We spent a bit of time on the wobble board's (see session 2) cousin - the "eye ball", as he calls it. A big circular board with a half rubber bubble on it. Like the wobble board, in the short-term you are reminded of how unstable you are, in the long run, core stabilization and strength are at the heart of it. In various two-footed and single-footed slightly squatted positions my objective is to balance. At first it's akin to watching geese land on an ice covered pond. Every movement feels like a semi-controlled crash. Frankly one of the toughest things was standing there, arms spread, on one leg, and having Phil just nudge me in the slightest manner - little more than breeze-like - my hips, legs, arms, hands, etc., staying still was a ridiculous challenge. In the back of my brain I start asking myself "what the hell have I been doing (or not doing) all these years to be so... so... unbalanced? I have some work to do.

The back got a bit inflamed today. We're communicating a lot about that - trying to find that balance between constructive rebuilding and tipping the scale into damage. There again we are going a bit slow now, until we both know my body better, so later we can let the F1 out on the streets.

Every session is a learning lesson - my body relearning to move, my brain learning to stay out of the way - but proprioception remains the over arching concept. I still need to create a body that communicates with all its parts.

Then it was roller time. Still discovering my body with the roller as well. Funny how a hard piece of foam can be so enlightening.


Wednesday, January 13, 2010

Rebuilding the Back: Session 2

Today's session was tough - the body was sore coming into it. After back-to-back 80 plus milers and then Monday's initial workout session I was really feeling it - especially the legs. But there are no excuses with Phil - so I barely slip in the door and he slides out of his animated (a word I will use often in connection to Phil) conversation to tell me "four laps when you are ready" which meant now.

Despite being sore as hell, especially hamstrings that felt like a twist-tie on a bread bag after an NFL lineman had made a sandwich, I actually felt mentally more connected to the warm-up routine than I thought I would. Now, that doesn't mean that I didn't need Phil, with a smile and an intro mime routine, reminding me of each of the exercises, but still, a few new synapses were firing in that proprioceptor part of my brain.

Today I also discovered my new friend - well, I hope we will be soon - the wobble board, or balance board (photo above). Trying to balance on this thing is a sobering experience under normal conditions - probably not improved by the number of pints I had at Alex's birthday fest last night. The idea is you stand, at first with both feet spread and try to maintain a balanced position so the platform remains parallel to the floor. Oh, so much easier said than done. But after a few tries I got the basic hang of it.

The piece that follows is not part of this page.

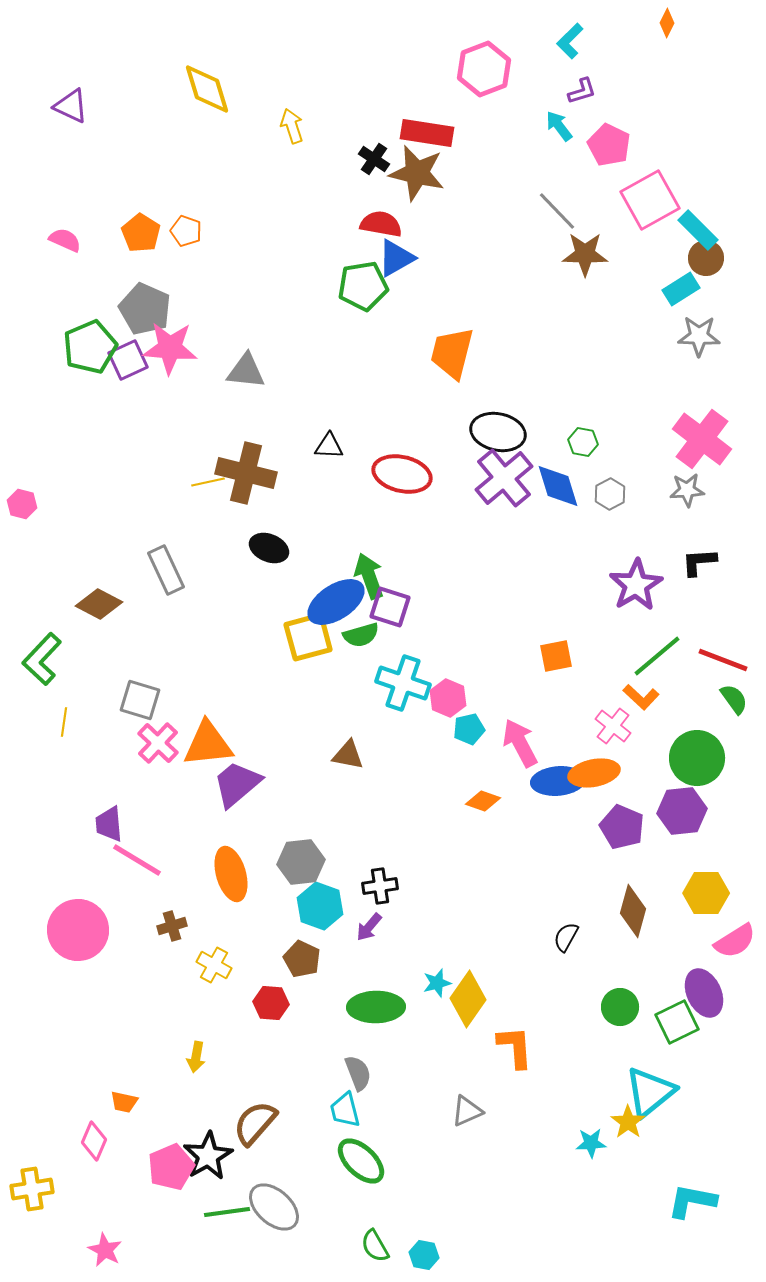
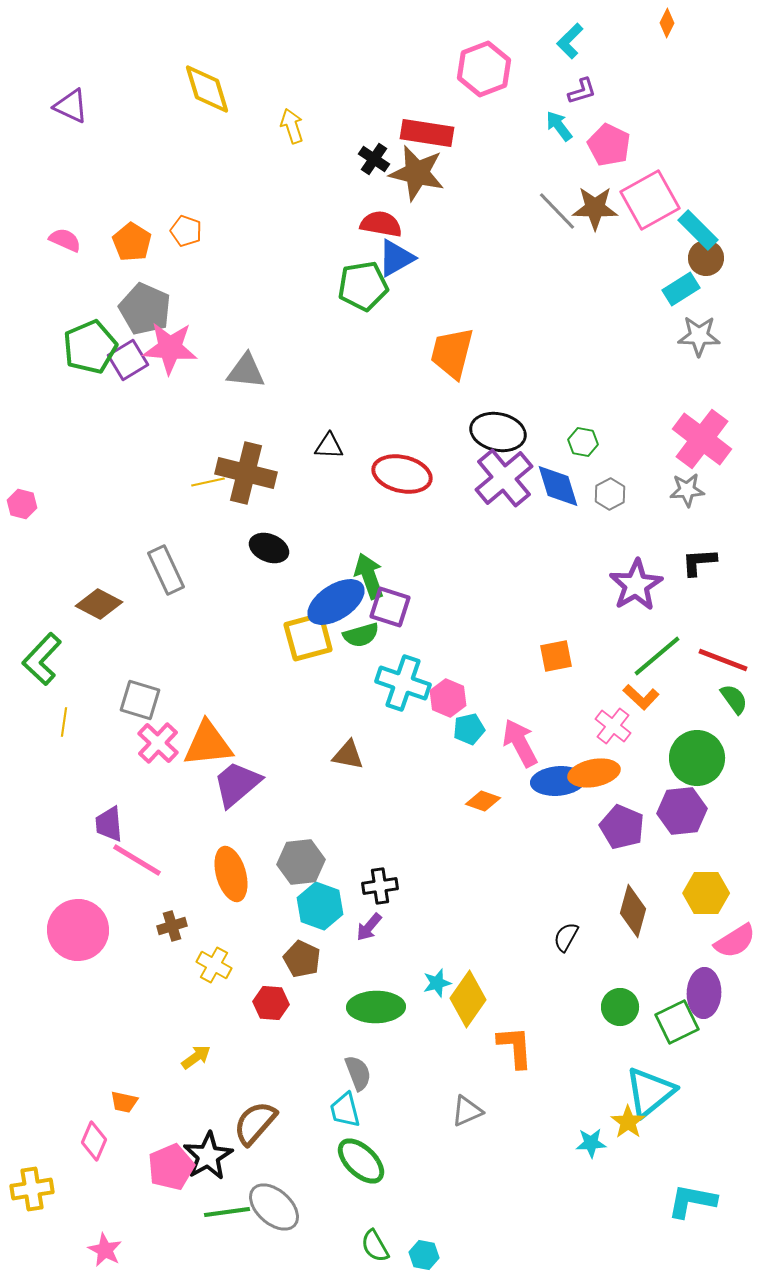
orange pentagon at (141, 233): moved 9 px left, 9 px down
brown star at (585, 254): moved 10 px right, 46 px up
purple square at (128, 360): rotated 6 degrees counterclockwise
purple ellipse at (704, 993): rotated 27 degrees clockwise
yellow arrow at (196, 1057): rotated 136 degrees counterclockwise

Now comes the fun part, something new. Phil hands me to sword-looking things - flexible metal blades about five feet long with a centrally placed rubber handle. They looked less like a battle instrument and more like a strange musical one. Okay ready, squat, balance, and start gyrating these sword blades up-n-down - YES - while continuing to maintain balance on the wobble board. Quickly I was wobbling out of control and Phil says, "relax" and I try, "relax" again he says, now I'm trying to be a jellyfish of relaxation while holding on to two gyrating blades on this tipsy little board... "RELAX... get off the board", he says. OH, I get it! relax equals - get off the board. Ya, I guess I was more tensely focused than I realized. So we start again only with the sword blades vertical - not any easier trust me.

Finally we try the "dragonfly" version. This one has me standing on the WB, squatting with one leg while extending the other leg out behind me (ala the dragonfly's tail) and then gyrating the sword blades to imitate the beating wings. Mostly I got it, except for my dragonfly's tail has trouble remaining aerial. Of course I have watched plenty of dragonflies over the years and females depositing eggs on a pond do exactly what I was doing, although after several reminders to keep my "tail" up I assumed Phil wasn't interested in my natural history acumen.

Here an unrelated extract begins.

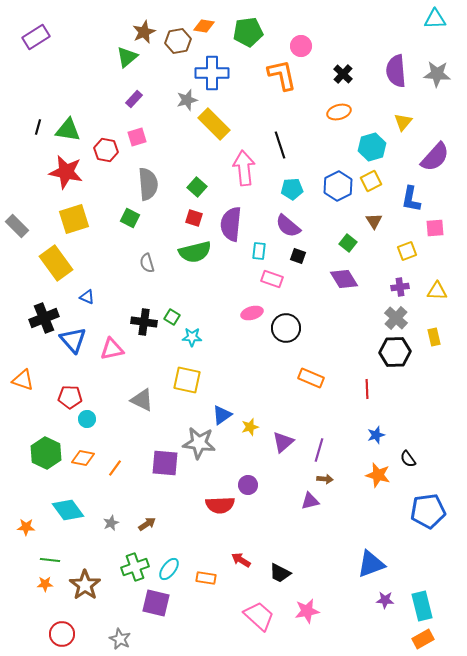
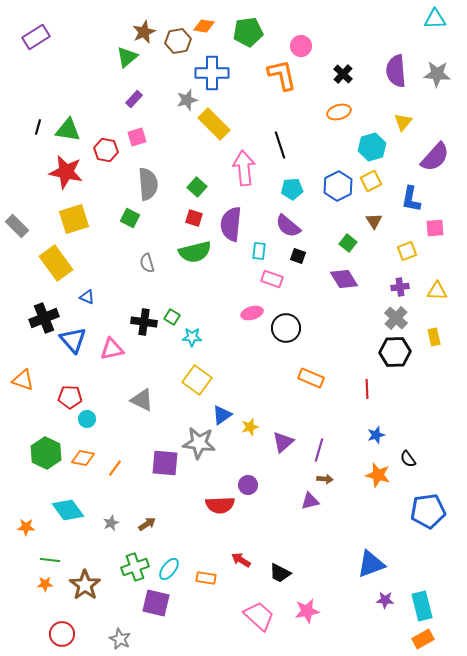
yellow square at (187, 380): moved 10 px right; rotated 24 degrees clockwise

All this gyrating is about stregthening my core - and anything else in the neighborhood of my L5 vertebrae. If that fails maybe I take my egg-laying dragonfly routine onto some reality talent show.

During the cool down with the roller it was clear the soreness from the weekend and Session 1 had not flown the coup - maybe it was that grimacing expression while doing little more than lying on my side that gave me away? That's when Phil breaks his animated monologue of cycling in the early '90s in Europe and says, without missing a breath, "that's good [the pain part] Gerry, we're going to rebuild you from head to toe" and then he tosses this in, "we're tak'n it down to basics, peanut-butter and jelly stuff". Well, basics like crying for your mother might be another version!

Then it was off to icing down the back and ten more minutes of colorful life at the back of the pack pro racing in northern Europe stories; Phil has forgotten infinitely more about what I like to call the "beasty boys days of cycling", those pre-1993 times, than I will ever discover - but my anecdotal archive keeps growing with every session - hopefully so will my core strength and proprioception.

Tuesday, January 12, 2010

Gran Fondo Deadline (for cheap seats)


Just 4 More Days!
E
ntry before January 15th is just $25 with a fund-raising minimum of only $125.


Entry goes up to $50 if you register before March 15th and $75 if you register after March 15th....so you better sign up before next Friday.


What is a Gran Fondo? A Gran Fondo derived its origin in Italy and is commonly translated "Big Ride". In Europe these are mass start rides, often honoring a former renowned bike racer like Eddy Merckx, attract up to 10,000 riders of all types. True European fondos are like races for the masses, sometimes with full road closures - a cool concept but not practical in America. Moreover, racing alone is not what all American cyclists want. They do want a timed challenge but also the experience and fanfare of riding a stage in the Tour de France and they love doing it for a cause.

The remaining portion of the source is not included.